3

Let's assume we have a regression model with variable age and two categorical variables: education and gender.

1st categorical variable

  • woman
  • man

2nd categorical variable

  • no qualification

  • higher intermediate

  • graduate or more

Income = age + woman + higher-intermediate + graduate-or-more

How to interpret the coefficient for women? Is it the income difference between a woman and a man both with no qualification or is it the income difference between the woman compared to the man regardless of their education, if 1) how do I measure the latter?

Michael R. Chernick
  • 39,640
  • 28
  • 74
  • 143
user2018454
  • 41
  • 1
  • 1
  • 4
  • How many categorical variables are there? You seem to be indicating just two. – Michael R. Chernick Mar 31 '17 at 14:30
  • I simplified in the example keeping only 2, does it change the principle if there are more than 2 ? – user2018454 Mar 31 '17 at 14:41
  • 1
    I have found that it is easier to interpret the effects of categorical values if you don't dummy code them but instead indicate in the software that they are categorical (leaving the coding to the software). Then, instead of interpreting coefficients, look at and possibly test differences among means. The adjusted means may be called least squares means or estimated marginal means depending on the software. Most software will let you do Tukey hsd tests on theses means (in your case the three levels of Categorical variable 2). – David Lane Mar 31 '17 at 14:53

1 Answers1

2

When you have a regression model with one or more categorical variables, there is a level of each one of those variables that is taken as the reference level, and the model is adjusted taking into account these reference levels (for example, level "man" on your gender variable).

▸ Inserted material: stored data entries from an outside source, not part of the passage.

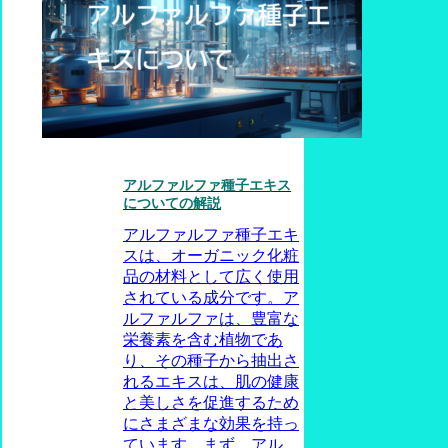
アルファルファ種子エキス
についての解説
アルファルファ種子エキ
スは、オーガニック化粧
品の材料として広く使用
されている成分です。ア
ルファルファは、豊富な
栄養素を含む植物であ
り、その種子から抽出さ
れるエキスは、肌の健康
と美しさを促進するため
にさまざまな効果を持っ
ています。まず、アル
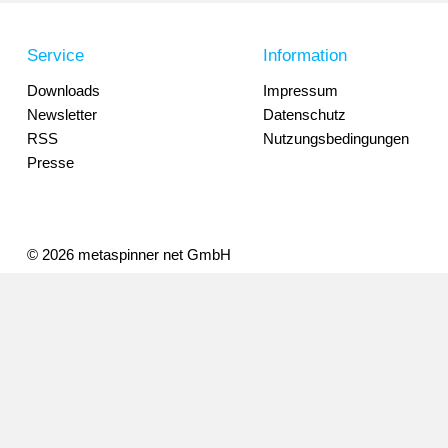
Service
Information
Downloads
Impressum
Newsletter
Datenschutz
RSS
Nutzungsbedingungen
Presse
© 2026 metaspinner net GmbH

Then, you'll have to interpret it as follows: when gender is "man", the coefficient associated to "woman" won't have any effect on the response variable (you can think it as "woman" is 0). When gender is "woman", these variable is interpreted as 1, so the response variable will be affected by the asociated coefficient. So, if the "woman" coefficient is positive, this model is saying that womans have a higher incomes on average, and if it is negative, just the other way around.

The same happens with your education variable, but in this case, it has three levels. "no qualification" is the reference level, and you should use the coefficients of "higher-intermediate" or "graduate-or-more" only when you are trying to predict the response for people with these features.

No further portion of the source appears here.